# EXERCISE OBJECTIVE
All entries below are to be returned exactly, with pictures left out.
###
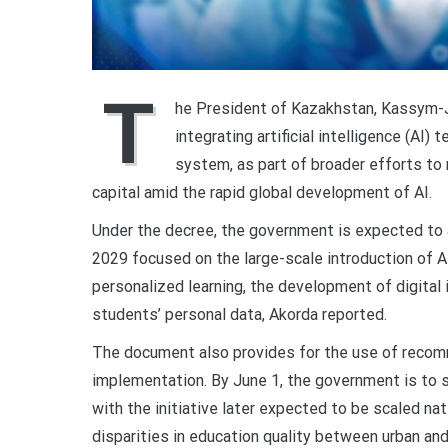
T
he President of Kazakhstan, Kassym-
integrating artificial intelligence (AI
system, as part of broader efforts to
capital amid the rapid global development of AI.
Under the decree, the government is expected to 
2029 focused on the large-scale introduction of A
personalized learning, the development of digital i
students’ personal data, Akorda reported.
The document also provides for the use of recomm
implementation. By June 1, the government is to s
with the initiative later expected to be scaled na
disparities in education quality between urban and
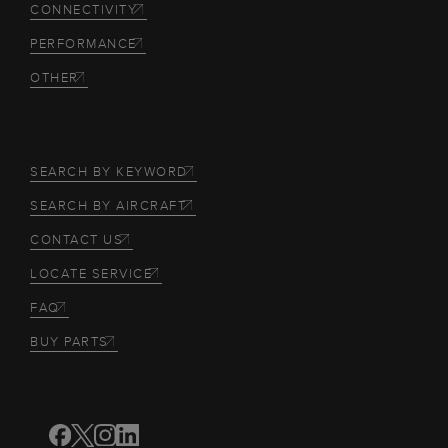
CONNECTIVITY
PERFORMANCE
OTHER
SEARCH BY KEYWORD
SEARCH BY AIRCRAFT
CONTACT US
LOCATE SERVICE
FAQ
BUY PARTS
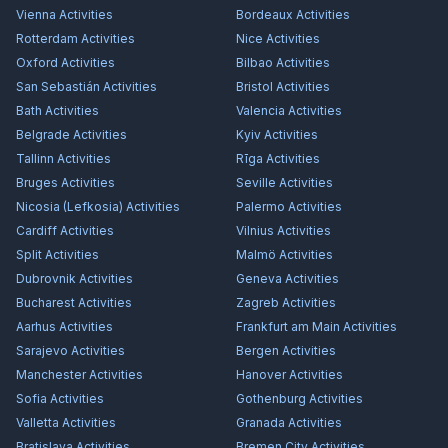
Vienna
Activities
Bordeaux
Activities
Rotterdam
Activities
Nice
Activities
Oxford
Activities
Bilbao
Activities
San Sebastián
Activities
Bristol
Activities
Bath
Activities
Valencia
Activities
Belgrade
Activities
Kyiv
Activities
Tallinn
Activities
Rīga
Activities
Bruges
Activities
Seville
Activities
Nicosia (Lefkosia)
Activities
Palermo
Activities
Cardiff
Activities
Vilnius
Activities
Split
Activities
Malmö
Activities
Dubrovnik
Activities
Geneva
Activities
Bucharest
Activities
Zagreb
Activities
Aarhus
Activities
Frankfurt am Main
Activities
Sarajevo
Activities
Bergen
Activities
Manchester
Activities
Hanover
Activities
Sofia
Activities
Gothenburg
Activities
Valletta
Activities
Granada
Activities
Bratislava
Activities
Bremen City
Activities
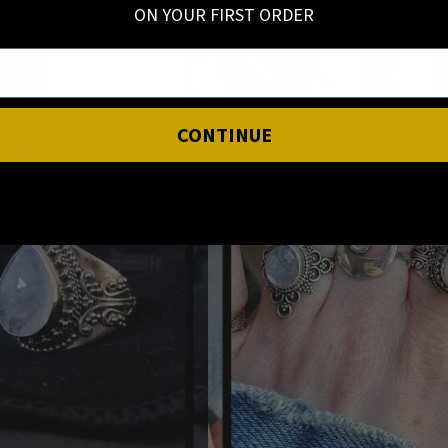
ON YOUR FIRST ORDER
CONTINUE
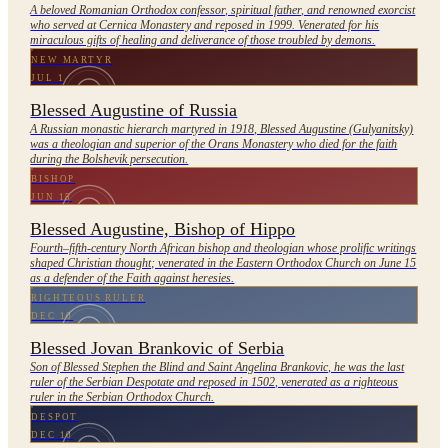
A beloved Romanian Orthodox confessor, spiritual father, and renowned exorcist
who served at Cernica Monastery and reposed in 1999. Venerated for his
miraculous gifts of healing and deliverance of those troubled by demons.
NEW MARTYR
JUL 1
Blessed Augustine of Russia
A Russian monastic hierarch martyred in 1918, Blessed Augustine (Gulyanitsky)
was a theologian and superior of the Orans Monastery who died for the faith
during the Bolshevik persecution.
BISHOP
JUN 15
Blessed Augustine, Bishop of Hippo
Fourth–fifth-century North African bishop and theologian whose prolific writings
shaped Christian thought; venerated in the Eastern Orthodox Church on June 15
as a defender of the Faith against heresies.
RIGHTEOUS RULER
DEC 10
Blessed Jovan Brankovic of Serbia
Son of Blessed Stephen the Blind and Saint Angelina Brankovic, he was the last
ruler of the Serbian Despotate and reposed in 1502, venerated as a righteous
ruler in the Serbian Orthodox Church.
DESPOT
DEC 10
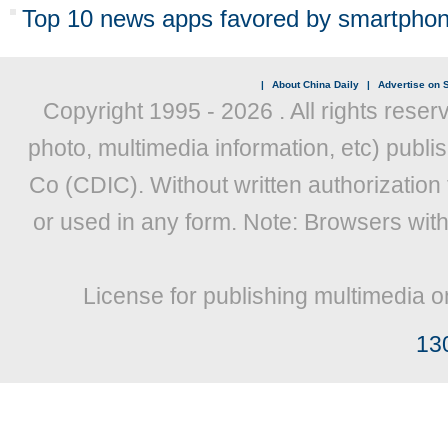
Top 10 news apps favored by smartphon
|
About China Daily
|
Advertise on S
Copyright 1995 -
2026 . All rights reser
photo, multimedia information, etc) publis
Co (CDIC). Without written authorization
or used in any form. Note: Browsers wit
License for publishing multimedia o
13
###
# RESULT OF THE TASK
T
he President of Kazakhstan, Kassym-
integrating artificial intelligence (AI
system, as part of broader efforts to
capital amid the rapid global development of AI.
Under the decree, the government is expected to 
2029 focused on the large-scale introduction of A
personalized learning, the development of digital i
students’ personal data, Akorda reported.
The document also provides for the use of recomm
implementation. By June 1, the government is to s
with the initiative later expected to be scaled na
disparities in education quality between urban and
CONNECTIVITY
PERFORMANCE
OTHER
SEARCH BY KEYWORD
SEARCH BY AIRCRAFT
CONTACT US
LOCATE SERVICE
FAQ
BUY PARTS
Vienna
Activities
Bordeaux
Activities
Rotterdam
Activities
Nice
Activities
Oxford
Activities
Bilbao
Activities
San Sebastián
Activities
Bristol
Activities
Bath
Activities
Valencia
Activities
Belgrade
Activities
Kyiv
Activities
Tallinn
Activities
Rīga
Activities
Bruges
Activities
Seville
Activities
Nicosia (Lefkosia)
Activities
Palermo
Activities
Cardiff
Activities
Vilnius
Activities
Split
Activities
Malmö
Activities
Dubrovnik
Activities
Geneva
Activities
Bucharest
Activities
Zagreb
Activities
Aarhus
Activities
Frankfurt am Main
Activities
Sarajevo
Activities
Bergen
Activities
Manchester
Activities
Hanover
Activities
Sofia
Activities
Gothenburg
Activities
Valletta
Activities
Granada
Activities
Bratislava
Activities
Bremen City
Activities
ON YOUR FIRST ORDER
CONTINUE
A beloved Romanian Orthodox confessor, spiritual father, and renowned exorcist
who served at Cernica Monastery and reposed in 1999. Venerated for his
miraculous gifts of healing and deliverance of those troubled by demons.
NEW MARTYR
JUL 1
Blessed Augustine of Russia
A Russian monastic hierarch martyred in 1918, Blessed Augustine (Gulyanitsky)
was a theologian and superior of the Orans Monastery who died for the faith
during the Bolshevik persecution.
BISHOP
JUN 15
Blessed Augustine, Bishop of Hippo
Fourth–fifth-century North African bishop and theologian whose prolific writings
shaped Christian thought; venerated in the Eastern Orthodox Church on June 15
as a defender of the Faith against heresies.
RIGHTEOUS RULER
DEC 10
Blessed Jovan Brankovic of Serbia
Son of Blessed Stephen the Blind and Saint Angelina Brankovic, he was the last
ruler of the Serbian Despotate and reposed in 1502, venerated as a righteous
ruler in the Serbian Orthodox Church.
DESPOT
DEC 10
Top 10 news apps favored by smartphon
|
About China Daily
|
Advertise on S
Copyright 1995 -
2026 . All rights reser
photo, multimedia information, etc) publis
Co (CDIC). Without written authorization
or used in any form. Note: Browsers wit
License for publishing multimedia o
13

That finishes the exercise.